• _INPUT MATERIAL_:
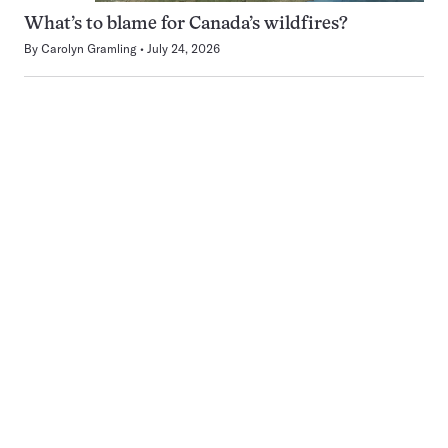
What’s to blame for Canada’s wildfires?
By
Carolyn Gramling
July 24, 2026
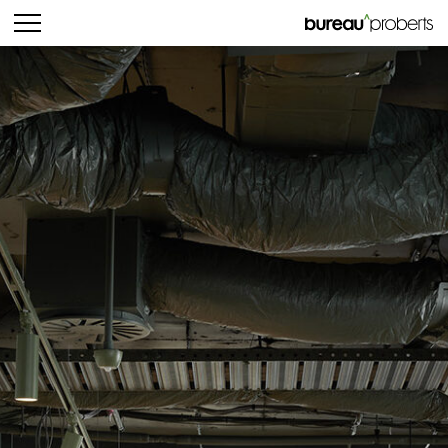
bureau^proberts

• _TASK PROMPT_:
From the first line to the last, copy the records exactly and skip the pictures.

• _REPLY_:
What’s to blame for Canada’s wildfires?
By
Carolyn Gramling
July 24, 2026
bureau^proberts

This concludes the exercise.